Only the lines from the first line of the records through the line containing "組織の成果を最大化する ルールのデザイン" belong in the answer. Copy them exactly.

########

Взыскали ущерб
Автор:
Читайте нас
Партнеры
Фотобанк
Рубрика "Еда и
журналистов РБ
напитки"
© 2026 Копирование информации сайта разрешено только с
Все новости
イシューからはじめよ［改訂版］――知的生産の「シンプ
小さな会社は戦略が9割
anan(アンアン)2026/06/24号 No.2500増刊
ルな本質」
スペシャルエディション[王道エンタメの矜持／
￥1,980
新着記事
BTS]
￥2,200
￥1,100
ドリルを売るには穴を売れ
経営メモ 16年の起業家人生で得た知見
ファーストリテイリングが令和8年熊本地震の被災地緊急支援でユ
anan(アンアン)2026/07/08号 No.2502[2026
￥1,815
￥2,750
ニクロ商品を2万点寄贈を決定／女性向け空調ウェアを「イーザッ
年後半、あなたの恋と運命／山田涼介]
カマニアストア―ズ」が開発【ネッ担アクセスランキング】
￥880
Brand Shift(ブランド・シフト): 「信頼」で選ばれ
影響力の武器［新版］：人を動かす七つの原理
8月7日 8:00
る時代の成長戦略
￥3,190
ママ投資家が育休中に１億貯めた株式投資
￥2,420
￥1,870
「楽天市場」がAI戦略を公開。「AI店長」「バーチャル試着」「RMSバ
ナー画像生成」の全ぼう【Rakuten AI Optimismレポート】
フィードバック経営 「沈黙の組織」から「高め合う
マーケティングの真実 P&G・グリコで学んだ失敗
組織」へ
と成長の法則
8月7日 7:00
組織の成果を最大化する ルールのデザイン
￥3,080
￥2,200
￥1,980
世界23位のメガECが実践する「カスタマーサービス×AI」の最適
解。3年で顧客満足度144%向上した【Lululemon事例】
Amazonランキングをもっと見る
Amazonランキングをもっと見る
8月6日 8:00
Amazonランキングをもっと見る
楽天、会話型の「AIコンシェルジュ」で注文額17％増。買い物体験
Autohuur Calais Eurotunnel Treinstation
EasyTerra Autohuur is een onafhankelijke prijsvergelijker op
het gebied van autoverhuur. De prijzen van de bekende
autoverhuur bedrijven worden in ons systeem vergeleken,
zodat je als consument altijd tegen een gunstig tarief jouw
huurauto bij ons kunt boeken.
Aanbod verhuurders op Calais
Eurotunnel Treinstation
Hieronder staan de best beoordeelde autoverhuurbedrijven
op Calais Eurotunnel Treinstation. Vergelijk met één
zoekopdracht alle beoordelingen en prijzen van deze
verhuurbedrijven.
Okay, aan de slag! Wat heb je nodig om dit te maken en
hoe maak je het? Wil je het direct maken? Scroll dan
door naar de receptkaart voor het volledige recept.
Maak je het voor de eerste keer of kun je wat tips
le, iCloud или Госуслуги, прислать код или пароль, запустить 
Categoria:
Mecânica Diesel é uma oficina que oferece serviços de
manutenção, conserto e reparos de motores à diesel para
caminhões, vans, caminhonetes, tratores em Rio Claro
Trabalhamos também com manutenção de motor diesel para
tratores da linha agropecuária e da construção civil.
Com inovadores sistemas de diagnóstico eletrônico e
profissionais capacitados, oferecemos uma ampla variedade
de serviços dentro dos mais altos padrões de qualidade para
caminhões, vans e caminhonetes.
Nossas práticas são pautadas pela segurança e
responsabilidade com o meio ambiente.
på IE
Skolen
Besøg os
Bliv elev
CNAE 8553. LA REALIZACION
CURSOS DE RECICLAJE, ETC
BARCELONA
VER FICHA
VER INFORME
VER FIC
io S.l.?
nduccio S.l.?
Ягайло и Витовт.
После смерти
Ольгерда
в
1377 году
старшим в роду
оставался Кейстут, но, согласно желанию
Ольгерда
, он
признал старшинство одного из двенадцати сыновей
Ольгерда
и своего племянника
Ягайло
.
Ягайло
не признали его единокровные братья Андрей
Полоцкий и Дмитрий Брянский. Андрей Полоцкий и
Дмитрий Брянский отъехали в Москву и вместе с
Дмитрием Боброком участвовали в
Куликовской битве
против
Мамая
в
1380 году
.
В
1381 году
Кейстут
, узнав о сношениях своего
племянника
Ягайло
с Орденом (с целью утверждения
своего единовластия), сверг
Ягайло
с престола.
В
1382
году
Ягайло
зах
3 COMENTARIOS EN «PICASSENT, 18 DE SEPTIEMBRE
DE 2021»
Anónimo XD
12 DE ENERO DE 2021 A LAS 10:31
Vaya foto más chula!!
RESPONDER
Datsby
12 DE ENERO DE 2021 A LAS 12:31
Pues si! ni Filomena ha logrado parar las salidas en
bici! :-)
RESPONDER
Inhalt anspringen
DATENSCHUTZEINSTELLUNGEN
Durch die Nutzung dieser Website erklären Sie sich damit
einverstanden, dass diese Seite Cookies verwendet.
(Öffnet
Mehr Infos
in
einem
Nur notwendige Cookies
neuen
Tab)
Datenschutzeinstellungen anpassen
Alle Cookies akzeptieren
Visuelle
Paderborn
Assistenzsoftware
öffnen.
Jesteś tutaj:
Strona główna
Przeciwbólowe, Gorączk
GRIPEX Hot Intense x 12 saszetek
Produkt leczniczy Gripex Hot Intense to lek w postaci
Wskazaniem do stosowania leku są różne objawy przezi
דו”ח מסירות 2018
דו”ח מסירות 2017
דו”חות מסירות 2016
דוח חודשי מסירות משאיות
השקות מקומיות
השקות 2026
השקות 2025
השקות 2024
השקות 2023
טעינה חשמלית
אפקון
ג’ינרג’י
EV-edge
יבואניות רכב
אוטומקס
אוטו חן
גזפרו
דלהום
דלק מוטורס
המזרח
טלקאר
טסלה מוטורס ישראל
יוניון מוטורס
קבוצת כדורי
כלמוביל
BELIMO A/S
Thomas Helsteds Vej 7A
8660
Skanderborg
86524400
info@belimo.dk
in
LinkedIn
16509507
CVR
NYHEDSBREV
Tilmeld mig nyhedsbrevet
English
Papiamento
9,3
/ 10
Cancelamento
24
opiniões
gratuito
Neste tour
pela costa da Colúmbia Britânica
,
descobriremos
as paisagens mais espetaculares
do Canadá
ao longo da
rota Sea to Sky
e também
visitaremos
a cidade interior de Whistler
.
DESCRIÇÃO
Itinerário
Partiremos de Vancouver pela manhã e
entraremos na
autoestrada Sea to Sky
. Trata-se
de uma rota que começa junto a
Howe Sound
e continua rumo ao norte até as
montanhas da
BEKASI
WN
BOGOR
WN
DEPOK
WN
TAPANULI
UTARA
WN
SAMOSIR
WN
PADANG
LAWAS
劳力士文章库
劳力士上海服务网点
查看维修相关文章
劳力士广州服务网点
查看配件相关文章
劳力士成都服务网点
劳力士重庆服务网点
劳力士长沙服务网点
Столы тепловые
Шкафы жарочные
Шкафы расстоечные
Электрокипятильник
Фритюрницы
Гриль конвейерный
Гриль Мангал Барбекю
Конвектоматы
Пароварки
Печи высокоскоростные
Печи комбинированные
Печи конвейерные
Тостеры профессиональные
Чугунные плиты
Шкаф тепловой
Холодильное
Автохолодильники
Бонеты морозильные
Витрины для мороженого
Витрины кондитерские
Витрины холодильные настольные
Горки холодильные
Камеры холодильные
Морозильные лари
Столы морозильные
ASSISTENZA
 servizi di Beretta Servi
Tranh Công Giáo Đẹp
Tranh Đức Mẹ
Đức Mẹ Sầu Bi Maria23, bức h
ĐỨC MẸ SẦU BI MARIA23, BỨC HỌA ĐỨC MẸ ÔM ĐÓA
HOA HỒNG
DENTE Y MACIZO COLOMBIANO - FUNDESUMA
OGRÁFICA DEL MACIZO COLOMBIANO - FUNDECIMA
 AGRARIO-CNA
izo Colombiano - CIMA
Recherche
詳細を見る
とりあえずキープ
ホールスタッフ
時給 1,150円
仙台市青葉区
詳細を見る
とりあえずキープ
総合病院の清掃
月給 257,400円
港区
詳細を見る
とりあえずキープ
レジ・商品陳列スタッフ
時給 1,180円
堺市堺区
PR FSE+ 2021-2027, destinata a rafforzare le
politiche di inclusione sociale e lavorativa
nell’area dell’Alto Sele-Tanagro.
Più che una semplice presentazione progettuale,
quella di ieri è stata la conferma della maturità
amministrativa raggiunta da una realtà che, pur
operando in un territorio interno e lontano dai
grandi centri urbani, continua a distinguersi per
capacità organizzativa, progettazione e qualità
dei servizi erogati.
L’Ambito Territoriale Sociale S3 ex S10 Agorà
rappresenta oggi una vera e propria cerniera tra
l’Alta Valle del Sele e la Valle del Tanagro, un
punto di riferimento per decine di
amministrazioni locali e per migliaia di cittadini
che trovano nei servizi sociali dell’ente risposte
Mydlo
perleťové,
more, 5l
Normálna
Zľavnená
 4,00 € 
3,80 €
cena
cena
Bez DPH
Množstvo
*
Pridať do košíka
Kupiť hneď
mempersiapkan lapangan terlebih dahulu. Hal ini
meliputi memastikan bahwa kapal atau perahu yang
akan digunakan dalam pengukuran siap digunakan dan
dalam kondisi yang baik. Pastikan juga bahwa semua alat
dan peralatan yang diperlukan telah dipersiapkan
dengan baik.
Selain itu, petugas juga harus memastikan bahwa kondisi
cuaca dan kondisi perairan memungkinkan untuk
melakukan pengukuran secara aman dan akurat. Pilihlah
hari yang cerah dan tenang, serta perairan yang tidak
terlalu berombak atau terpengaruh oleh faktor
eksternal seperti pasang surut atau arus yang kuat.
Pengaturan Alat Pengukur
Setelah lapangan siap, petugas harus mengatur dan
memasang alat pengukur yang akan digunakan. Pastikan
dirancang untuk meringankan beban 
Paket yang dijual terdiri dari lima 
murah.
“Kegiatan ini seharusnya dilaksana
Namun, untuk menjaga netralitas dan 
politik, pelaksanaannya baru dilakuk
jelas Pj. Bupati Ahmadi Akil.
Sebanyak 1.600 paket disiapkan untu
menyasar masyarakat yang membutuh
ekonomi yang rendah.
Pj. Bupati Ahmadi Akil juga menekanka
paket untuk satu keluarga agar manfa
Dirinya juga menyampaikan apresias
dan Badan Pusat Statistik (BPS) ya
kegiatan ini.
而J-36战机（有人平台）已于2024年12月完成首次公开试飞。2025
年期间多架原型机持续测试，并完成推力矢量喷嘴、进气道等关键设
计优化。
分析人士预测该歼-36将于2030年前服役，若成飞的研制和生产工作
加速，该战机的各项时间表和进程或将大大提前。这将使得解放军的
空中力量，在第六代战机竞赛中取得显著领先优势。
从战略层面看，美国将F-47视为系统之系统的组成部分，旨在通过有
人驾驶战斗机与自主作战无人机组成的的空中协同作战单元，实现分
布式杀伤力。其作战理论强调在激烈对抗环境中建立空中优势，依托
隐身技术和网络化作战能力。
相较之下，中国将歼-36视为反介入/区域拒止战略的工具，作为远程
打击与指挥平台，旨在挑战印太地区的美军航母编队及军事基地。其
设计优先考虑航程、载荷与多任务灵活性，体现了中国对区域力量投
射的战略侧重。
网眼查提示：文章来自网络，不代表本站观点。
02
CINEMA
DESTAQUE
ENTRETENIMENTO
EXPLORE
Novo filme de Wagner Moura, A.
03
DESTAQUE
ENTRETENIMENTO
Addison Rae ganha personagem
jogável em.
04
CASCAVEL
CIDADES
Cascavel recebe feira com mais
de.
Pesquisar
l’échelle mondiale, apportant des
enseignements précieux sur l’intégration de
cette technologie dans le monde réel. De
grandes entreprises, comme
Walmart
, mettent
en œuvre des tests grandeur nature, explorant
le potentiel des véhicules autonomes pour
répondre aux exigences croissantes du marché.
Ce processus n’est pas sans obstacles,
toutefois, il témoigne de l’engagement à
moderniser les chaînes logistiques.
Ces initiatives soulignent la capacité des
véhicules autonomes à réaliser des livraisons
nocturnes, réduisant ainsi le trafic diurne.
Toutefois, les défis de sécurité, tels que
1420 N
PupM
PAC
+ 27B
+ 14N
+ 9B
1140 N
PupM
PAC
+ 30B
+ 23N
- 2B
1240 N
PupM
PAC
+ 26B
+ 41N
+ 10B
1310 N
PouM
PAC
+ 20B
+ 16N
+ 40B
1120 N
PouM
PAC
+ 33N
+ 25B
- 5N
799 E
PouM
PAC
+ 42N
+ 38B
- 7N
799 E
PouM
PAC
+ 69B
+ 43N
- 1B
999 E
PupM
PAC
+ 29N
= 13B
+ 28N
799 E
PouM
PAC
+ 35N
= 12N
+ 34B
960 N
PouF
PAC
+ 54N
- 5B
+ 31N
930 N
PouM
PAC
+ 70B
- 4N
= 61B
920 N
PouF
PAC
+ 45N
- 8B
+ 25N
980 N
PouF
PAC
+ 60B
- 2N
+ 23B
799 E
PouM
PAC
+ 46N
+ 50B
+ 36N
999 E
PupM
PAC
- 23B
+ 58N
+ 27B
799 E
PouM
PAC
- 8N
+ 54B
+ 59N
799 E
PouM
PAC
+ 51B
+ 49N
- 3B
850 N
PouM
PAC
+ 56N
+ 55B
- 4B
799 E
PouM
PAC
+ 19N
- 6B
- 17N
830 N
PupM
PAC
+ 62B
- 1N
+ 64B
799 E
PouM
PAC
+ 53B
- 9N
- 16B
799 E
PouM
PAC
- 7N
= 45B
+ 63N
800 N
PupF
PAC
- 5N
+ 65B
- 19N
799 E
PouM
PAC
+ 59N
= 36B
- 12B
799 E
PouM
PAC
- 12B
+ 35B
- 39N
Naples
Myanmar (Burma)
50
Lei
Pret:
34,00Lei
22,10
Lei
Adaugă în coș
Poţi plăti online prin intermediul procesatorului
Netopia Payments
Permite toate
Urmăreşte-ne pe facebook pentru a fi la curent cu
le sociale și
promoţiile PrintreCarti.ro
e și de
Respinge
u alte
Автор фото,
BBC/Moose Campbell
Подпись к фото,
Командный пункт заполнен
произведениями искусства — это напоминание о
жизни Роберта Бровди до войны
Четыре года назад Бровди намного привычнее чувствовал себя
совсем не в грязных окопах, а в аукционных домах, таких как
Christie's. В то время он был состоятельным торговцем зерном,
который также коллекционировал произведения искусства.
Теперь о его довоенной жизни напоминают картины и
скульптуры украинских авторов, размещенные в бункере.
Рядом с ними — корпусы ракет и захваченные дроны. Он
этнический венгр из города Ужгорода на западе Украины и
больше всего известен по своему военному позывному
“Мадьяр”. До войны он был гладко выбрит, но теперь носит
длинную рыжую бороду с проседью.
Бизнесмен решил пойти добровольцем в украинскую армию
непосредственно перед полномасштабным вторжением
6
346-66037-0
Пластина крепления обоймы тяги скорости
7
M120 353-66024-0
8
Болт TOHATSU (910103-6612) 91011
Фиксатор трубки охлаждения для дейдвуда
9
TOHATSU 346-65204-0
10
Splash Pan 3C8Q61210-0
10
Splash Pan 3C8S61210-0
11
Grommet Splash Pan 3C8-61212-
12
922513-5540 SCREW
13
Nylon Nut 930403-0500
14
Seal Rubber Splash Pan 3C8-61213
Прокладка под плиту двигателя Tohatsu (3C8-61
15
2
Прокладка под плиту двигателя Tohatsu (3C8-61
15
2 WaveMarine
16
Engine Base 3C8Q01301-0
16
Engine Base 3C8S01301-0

########

_Reply to the task_:
Взыскали ущерб
Автор:
Читайте нас
Партнеры
Фотобанк
Рубрика "Еда и
журналистов РБ
напитки"
© 2026 Копирование информации сайта разрешено только с
Все новости
イシューからはじめよ［改訂版］――知的生産の「シンプ
小さな会社は戦略が9割
anan(アンアン)2026/06/24号 No.2500増刊
ルな本質」
スペシャルエディション[王道エンタメの矜持／
￥1,980
新着記事
BTS]
￥2,200
￥1,100
ドリルを売るには穴を売れ
経営メモ 16年の起業家人生で得た知見
ファーストリテイリングが令和8年熊本地震の被災地緊急支援でユ
anan(アンアン)2026/07/08号 No.2502[2026
￥1,815
￥2,750
ニクロ商品を2万点寄贈を決定／女性向け空調ウェアを「イーザッ
年後半、あなたの恋と運命／山田涼介]
カマニアストア―ズ」が開発【ネッ担アクセスランキング】
￥880
Brand Shift(ブランド・シフト): 「信頼」で選ばれ
影響力の武器［新版］：人を動かす七つの原理
8月7日 8:00
る時代の成長戦略
￥3,190
ママ投資家が育休中に１億貯めた株式投資
￥2,420
￥1,870
「楽天市場」がAI戦略を公開。「AI店長」「バーチャル試着」「RMSバ
ナー画像生成」の全ぼう【Rakuten AI Optimismレポート】
フィードバック経営 「沈黙の組織」から「高め合う
マーケティングの真実 P&G・グリコで学んだ失敗
組織」へ
と成長の法則
8月7日 7:00
組織の成果を最大化する ルールのデザイン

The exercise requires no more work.